(Art by Malena Grimm)
It was beyond ridiculous. For two years, TWO YEARS, she had been watching him, having him watched. Two years. She knew damn well he wasn't doing anything or going to do anything, though that was likely the excuse she gave to her cohorts. No, that was ridiculous. She did it because she couldn't let him go. And she couldn't let him go because she knew she had made a giant fucking mistake. She had every opportunity to let go. She had been told not to read him if she didn't care. She couldn't do it. She needed him. In whatever fucked up way she rationalized it to herself, that was the truth she refused to admit to herself. She needed him. But she had trapped herself in her own coward's game, unable to admit it to herself and, if she ever did, unable to do anything about it because she had done nothing but smear him for two years. She hadn't just lied to others about her own actions, and kept on lying, she had lied to herself for two years. And she needed to stop it.

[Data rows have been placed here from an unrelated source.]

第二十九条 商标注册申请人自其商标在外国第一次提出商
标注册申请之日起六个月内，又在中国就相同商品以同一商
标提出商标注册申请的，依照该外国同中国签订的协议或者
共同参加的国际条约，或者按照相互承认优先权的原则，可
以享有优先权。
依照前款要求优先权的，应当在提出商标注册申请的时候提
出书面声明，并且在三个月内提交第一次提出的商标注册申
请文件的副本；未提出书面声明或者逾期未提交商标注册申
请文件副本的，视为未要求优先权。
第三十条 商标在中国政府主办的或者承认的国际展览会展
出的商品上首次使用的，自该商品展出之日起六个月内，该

She needed to suck it up and admit it to herself - to stop leading on the drooling dimwits who were feigning interest in her for convenience because, even with all their money and connections, they were fucking losers, stupid little children in deformed men's bodies; stop pretending she could prayer away her guilt; stop pretending that she was outraged and disgusted by what had happened, when she was well aware why it happened; and stop playing the poor, little victim to her gullible friends. She needed to admit it to herself and do what she needed to do. And that was to make it up to him, drop the fucking canard and be a genuine, fallible person, instead of a mess of spoiled belligerence, cowardice, and denial. Two years. She needed to admit it to herself and to everyone else she had misled, tell them all to fuck off with their judgments and take what she wanted, or try to, now that she had damaged all possibilities and damaged herself in the process.

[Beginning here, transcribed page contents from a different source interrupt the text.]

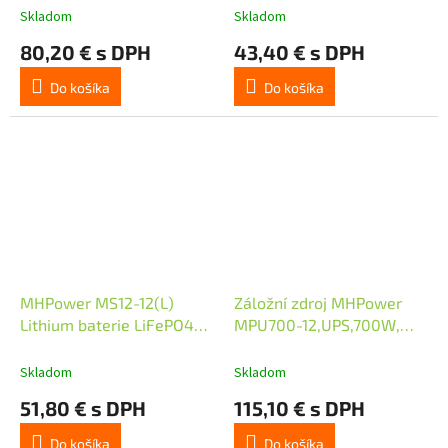
Skladom
Skladom
80,20 € s DPH
43,40 € s DPH
Do košíka
Do košíka
MHPower MS12-12(L)
Záložní zdroj MHPower
Lithium baterie LiFePO4
MPU700-12,UPS,700W,
12V/12A
čistá sinus
Skladom
Skladom
51,80 € s DPH
115,10 € s DPH
Do košíka
Do košíka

She needed to be honest, for once, and stop the games, stop worrying about what other people thought of her. He was what she needed. He was what she had always needed and never let herself have. He had nothing. That was true. But it didn't matter. All that mattered was the truth, what she needed. And she could take it any time, if she could only be honest with herself and honest with him. She didn't even have to commit to anything. She could pay her debt simply by giving him part of her, and she knew how. One message to start. It was simple, and the path to healing it all could be started, if she would just stop lying to herself. She could have a casual acquaintance with no pressure and find out what it was she'd thrown away, thrown away for other people, not even herself. She could get pleasured on call, no strings. She could have a friend whom she didn't have to worry about living up to expectations for. She could just relax for once and be herself.

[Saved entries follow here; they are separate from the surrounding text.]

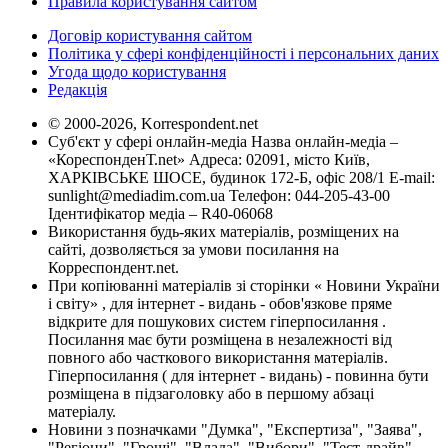
Правила користування сайтом
Договір користування сайтом
Політика у сфері конфіденційності і персональних даних
Угода щодо користування
Редакція
© 2000-2026, Korrespondent.net
Суб'єкт у сфері онлайн-медіа Назва онлайн-медіа –
«КореспонденТ.net» Адреса: 02091, місто Київ,
ХАРКІВСЬКЕ ШОСЕ, будинок 172-Б, офіс 208/1 E-mail:
sunlight@mediadim.com.ua
Телефон: 044-205-43-00
Ідентифікатор медіа – R40-06068
Використання будь-яких матеріалів, розміщених на
сайті, дозволяється за умови посилання на
Корреспондент.net.
При копіюванні матеріалів зі сторінки « Новини України
і світу» , для інтернет - видань - обов'язкове пряме
відкрите для пошукових систем гіперпосилання .
Посилання має бути розміщена в незалежності від
повного або часткового використання матеріалів.
Гіперпосилання ( для інтернет - видань) - повинна бути
розміщена в підзаголовку або в першому абзаці
матеріалу.
Новини з позначками "Думка", "Експертиза", "Заява",
"Регіони", "Гроші", "Влада", "Вибори", "Тест-драйв",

But she couldn't stop lying to herself, stuck in her coward's game. Two years. No there was no other reason for it. She could not let go, and, if she tried to now, tried to give herself to some dumb dick who was just like her ex, she'd only hurt herself more, irreparably. She owed him. She did not owe anyone else any explanation for making herself happy. But she needed to take the first step and admit that she needed him. He was part of her soul, and she could not erase him.